La primera pregunta (quizá la única importante), salta como un resorte: ¿por qué lo hizo? Este interrogante es el nudo en el pasado del autor que, veinte años después, sigue ahí, descolocando los recuerdos, haciendo daño. Esta novela es un intento de volver a aquellos días para buscar respuestas y sanar la memoria. Trata sobre los pactos de silencio con nosotros mismos, sobre esos espacios de la memoria por los que una vez nos negamos a transitar y que hoy en día están irreconocibles, cerrados por la maleza. Sobre la atracción que ejerce nuestra infancia y los peligros de abrir sus compuertas para reconstruirla mediante palabras.
Está claro que las cosas no son como son (y mucho menos como fueron), sino como se cuentan. Importa siempre más el relato que el suceso. El lenguaje crea el mundo en el que vivimos. Creo que este libro es el intento del autor por recuperar un pasado incierto. Por poner algo de orden en ese trastero caótico lleno de recuerdos inconexos. Y aun así, parece que "las palabras siempre fallan, la escritura nunca llega al fondo de las cosas. Con suerte lo bordea, lo toca. Puede rozar la herida. Pero ese lugar siempre permanece oscuro, opaco, indescifrable".
Miguel Ángel Hernández |
Cuando uno escarba en un pasado traumático (y qué pasado no contiene su dosis de trauma), siempre se encuentra con el dolor de los demás. Qué hacer con ese dolor, cómo contarlo, cómo respetarlo. Ese es el núcleo de esta novela.

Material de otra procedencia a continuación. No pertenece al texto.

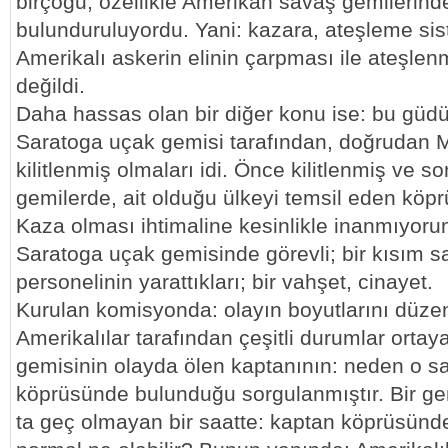
birçoğu, özellikle Amerikan savaş gemilerinde,
bulunduruluyordu. Yani: kazara, ateşleme sist
Amerikalı askerin elinin çarpması ile ateşl
değildi.
Daha hassas olan bir diğer konu ise: bu güd
Saratoga uçak gemisi tarafından, doğrudan
kilitlenmiş olmaları idi. Önce kilitlenmiş ve s
gemilerde, ait olduğu ülkeyi temsil eden köp
Kaza olması ihtimaline kesinlikle inanmıyorum.
Saratoga uçak gemisinde görevli; bir kısım s
personelinin yarattıkları; bir vahşet, cinayet.
Kurulan komisyonda: olayın boyutlarını düze
Amerikalılar tarafından çeşitli durumlar ortay
gemisinin olayda ölen kaptanının: neden o s
köprüsünde bulunduğu sorgulanmıştır. Bir ge
ta geç olmayan bir saatte: kaptan köprüsün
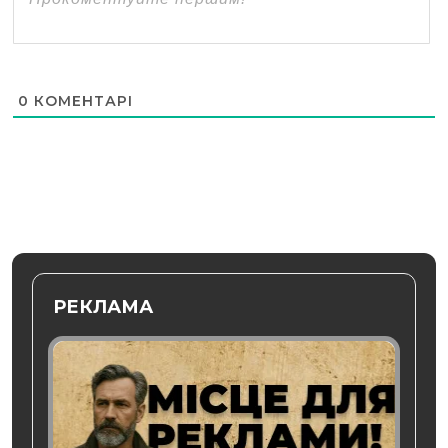
0
КОМЕНТАРІ
РЕКЛАМА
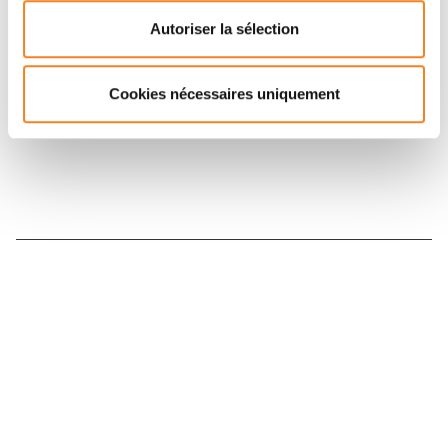
Retrouvez notre actualité sur les réseaux
Autoriser la sélection
sociaux et en vous inscrivant à notre newsletter.
Cookies nécessaires uniquement
Inscrivez-vous à la newsletter
Nous contacter
Nous rejoindre
Annuaire
Actualités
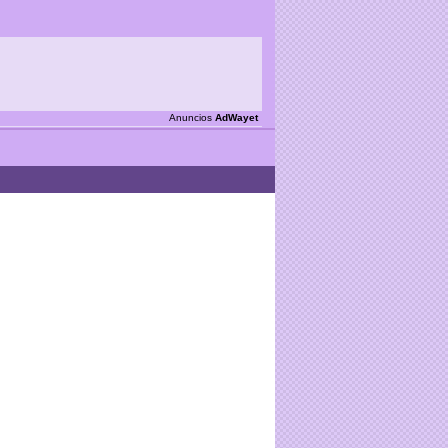
Anuncios
AdWayet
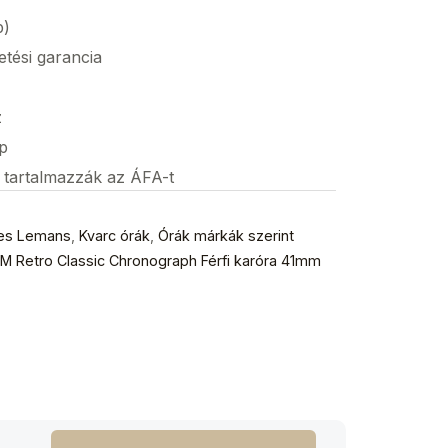
p)
etési garancia
z
p
s tartalmazzák az ÁFA-t
es Lemans
,
Kvarc órák
,
Órák márkák szerint
 Retro Classic Chronograph Férfi karóra 41mm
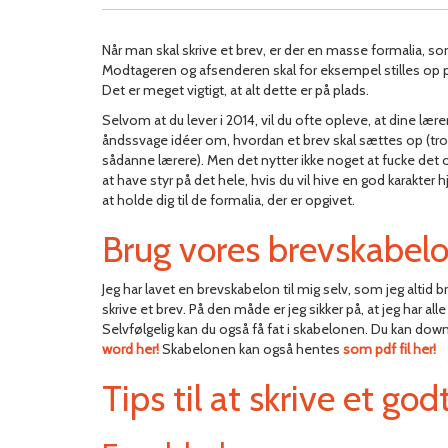
Når man skal skrive et brev, er der en masse formalia, so
Modtageren og afsenderen skal for eksempel stilles op p
Det er meget vigtigt, at alt dette er på plads.
Selvom at du lever i 2014, vil du ofte opleve, at dine lære
åndssvage idéer om, hvordan et brev skal sættes op (tro 
sådanne lærere). Men det nytter ikke noget at fucke det op
at have styr på det hele, hvis du vil hive en god karakter
at holde dig til de formalia, der er opgivet.
Brug vores brevskabel
Jeg har lavet en brevskabelon til mig selv, som jeg altid br
skrive et brev. På den måde er jeg sikker på, at jeg har al
Selvfølgelig kan du også få fat i skabelonen. Du kan d
word her!
Skabelonen kan også hentes
som pdf fil her!
Tips til at skrive et god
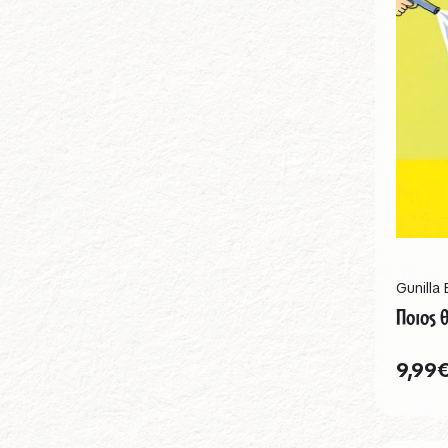
Gunilla
Ποιος 
9,99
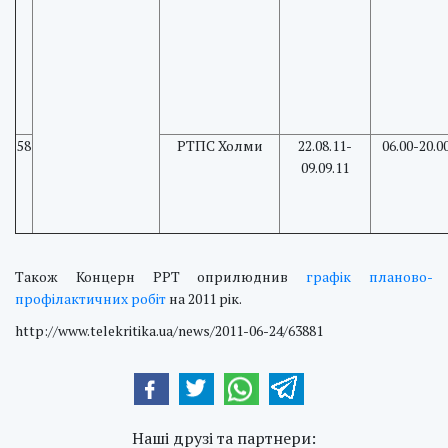
58
РТПС Холми
22.08.11-
06.00-20.0
09.09.11
Також Концерн РРТ оприлюднив
графік планово-
профілактичних робіт
на 2011 рік.
http://www.telekritika.ua/news/2011-06-24/63881
Наші друзі та партнери:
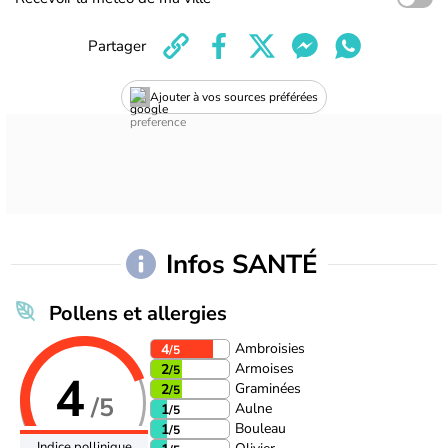
Partager
Ajouter à vos sources préférées
Infos SANTÉ
Pollens et allergies
Ambroisies
4
/5
Armoises
2
/5
4
Graminées
2
/5
/5
Aulne
1
/5
Bouleau
1
/5
Indice pollinique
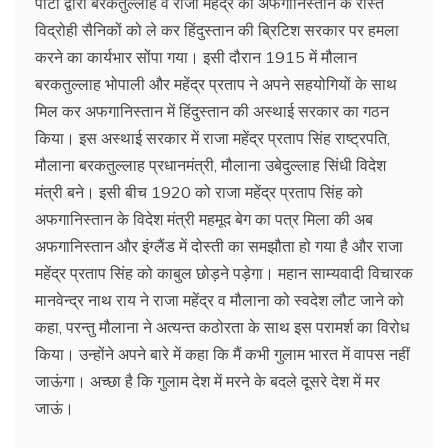
पार्टी द्वारा बरकतुल्लाह व राजा महेंद्र को अफगानिस्तान के रास्ते
विद्रोही सैनिकों को ले कर हिंदुस्तान की ब्रिटिश सरकार पर हमला
करने का कार्यभार सोंपा गया। इसी दौरान 1915 में मौलान
बरकतुल्लाह भोपाली और महेंद्र प्रताप ने अपने सहयोगियों के साथ
मिल कर अफगानिस्तान में हिंदुस्तान की अस्थाई सरकार का गठन
किया। इस अस्थाई सरकार में राजा महेंद्र प्रताप सिंह राष्ट्रपति,
मौलाना बरकतुल्लाह प्रधानमंत्री, मौलाना उबेदुल्लाह सिंधी विदेश
मंत्री बने। इसी बीच 1920 को राजा महेंद्र प्रताप सिंह को
अफगानिस्तान के विदेश मंत्री महमूद बेग का पत्र मिला की अब
अफगानिस्तान और इंग्लैंड में दोस्ती का समझौता हो गया है और राजा
महेंद्र प्रताप सिंह को काबुल छोड़ने पड़ेगा। महान साम्यवादी विचारक
मानवेन्द्र नाथ राय ने राजा महेंद्र व मौलाना को स्वदेश लौट जाने को
कहा, परन्तु मौलाना ने अत्यन्त कठोरता के साथ इस परामर्श का विरोध
किया। उन्होंने अपने बारे में कहा कि मैं कभी गुलाम भारत में वापस नहीं
जाऊंगा। अच्छा है कि गुलाम देश में मरने के बदले दूसरे देश में मर
जाऊं।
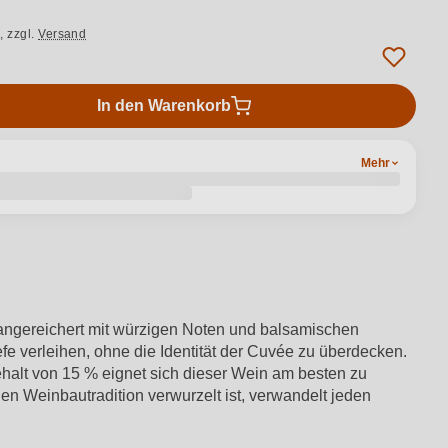
.,
zzgl.
Versand
In den Warenkorb
Mehr
 angereichert mit würzigen Noten und balsamischen
fe verleihen, ohne die Identität der Cuvée zu überdecken.
alt von 15 % eignet sich dieser Wein am besten zu
len Weinbautradition verwurzelt ist, verwandelt jeden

Si pudiera volver a aquellos años del conservatorio, un martes cualquiera metería esta novela entre las partituras de Debussy y se la regalaría a Marcos. Y mientras por una vez no nos giramos para admirar el contoneo enérgico de la falda de la andaluza, le diría que esta novela es para él. No porque sea una buena historia, que lo es. No porque hable de cosas importantes que nos atañen (y nos duelen) a todos, que lo hace. Sino porque es la obra de un contador de historias excepcional, como era él.